Nat hesitated, clearly weighing priorities in his head, before saying, “If you’re willing to trust me, I should be able to get you to sleep without fiddling with any more pills and things.”
“Dianne trusts you, and she’s less trusting than I am.” He smiled. “You’re a real young lady, aren’t you?”
“The age and double X chromosomes would suggest so,” she said, deadpan.
“You made a joke. You’re not that far gone.” He got up and moved to the wall.
She started when he turned off the light, but he said, his voice soft as little Fiver in her arms, “You said you’d trust me.”
“Okay, but you mustn’t abuse my desire to keep your secret.” The spread of light from the hallway meant she could see his outline and observe him taking off his sunglasses. “What do you take me for, some kind of monster?” He took the seat across from her again, his eyes glinting red – yet kind – in the snatches of light. “Ordinary hypnosis, such as performed by completely nonmagical humans, can only be performed on a willing and suggestible subject. However, a vampire is theoretically capable of rendering someone suggestible who wouldn’t otherwise be. I promise you that I’m not trying something like that. Are you okay with me helping to put you in a trance? No magic? Just an advanced relaxation technique?”
There is a certain level of exhaustion at which nothing seems more important than falling asleep at long last. One becomes willing to sleep in almost any position and through almost any means. Taylor had reached this level. She still would have probably gone along with it, but she would have deliberated on how risky it was for far longer. Here, she almost immediately replied, “Sure, thanks.”
“Look into my eyes, Taylor Bethany Calvin.”
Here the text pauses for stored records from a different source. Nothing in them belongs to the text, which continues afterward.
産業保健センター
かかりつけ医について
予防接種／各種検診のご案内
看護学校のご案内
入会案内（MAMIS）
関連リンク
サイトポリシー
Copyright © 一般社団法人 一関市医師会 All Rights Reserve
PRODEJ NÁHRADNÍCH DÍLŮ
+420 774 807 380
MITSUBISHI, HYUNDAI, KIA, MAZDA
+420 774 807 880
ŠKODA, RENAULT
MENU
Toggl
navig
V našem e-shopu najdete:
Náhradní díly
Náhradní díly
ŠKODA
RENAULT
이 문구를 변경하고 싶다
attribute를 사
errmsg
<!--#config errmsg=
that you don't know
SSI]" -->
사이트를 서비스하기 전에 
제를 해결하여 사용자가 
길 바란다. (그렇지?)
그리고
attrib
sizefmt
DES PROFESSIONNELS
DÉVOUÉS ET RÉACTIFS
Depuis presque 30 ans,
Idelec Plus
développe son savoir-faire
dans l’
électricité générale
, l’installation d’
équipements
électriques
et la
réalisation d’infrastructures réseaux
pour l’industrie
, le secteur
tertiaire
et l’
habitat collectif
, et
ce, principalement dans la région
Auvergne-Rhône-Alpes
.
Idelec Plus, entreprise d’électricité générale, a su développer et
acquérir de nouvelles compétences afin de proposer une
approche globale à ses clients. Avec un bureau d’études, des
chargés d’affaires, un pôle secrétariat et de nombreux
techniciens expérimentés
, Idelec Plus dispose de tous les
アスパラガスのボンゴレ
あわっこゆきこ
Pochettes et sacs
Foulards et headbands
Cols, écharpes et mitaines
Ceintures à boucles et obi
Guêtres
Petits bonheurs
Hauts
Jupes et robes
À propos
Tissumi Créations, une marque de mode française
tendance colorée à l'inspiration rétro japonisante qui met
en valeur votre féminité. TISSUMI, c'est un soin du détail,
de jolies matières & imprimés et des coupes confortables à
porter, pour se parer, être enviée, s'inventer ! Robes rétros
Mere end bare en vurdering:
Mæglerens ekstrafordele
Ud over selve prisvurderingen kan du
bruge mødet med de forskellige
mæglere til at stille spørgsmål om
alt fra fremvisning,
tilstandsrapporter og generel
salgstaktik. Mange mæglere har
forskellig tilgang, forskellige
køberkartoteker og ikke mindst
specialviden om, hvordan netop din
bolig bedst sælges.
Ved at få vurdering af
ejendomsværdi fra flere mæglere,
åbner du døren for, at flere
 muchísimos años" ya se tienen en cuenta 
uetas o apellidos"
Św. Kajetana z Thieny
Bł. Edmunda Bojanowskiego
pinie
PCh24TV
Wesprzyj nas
She did, and saw sorrow wrapped and guarded with a curtain of smiles. She saw other kinds of entrapment, other dark secrets; other flavors of freedom. “You’re carrying weight too,” she blurted out.
He smiled and spoke just barely loud enough to be heard, soft and slow. “We all are. There are as many kinds of traps as there are kinds of freedom. But there is a kind of freedom no one else can take from you. You are the only person who can destroy that. Feel your muscles relax as you accept….let yourself feel the freedom of your thoughts….of your heart….no walls can contain your desire to love if you choose to love….no chains can stop you hoping if you are determined to hope…everything changes, but nothing is truly lost….”
She felt her breath slowing, her heart rate steadying, warmth filling chilled arteries. She didn’t need to hold on to Fiver or the waking world so tightly. It was all right. They would be here when she needed them.
She woke up in her bed, with no memory of actually walking there or dreams. But despite the harsh fluorescent light and the starkness of the walls, she found herself smiling.
Dr. Nat Silver was, unsurprisingly, nowhere to be found.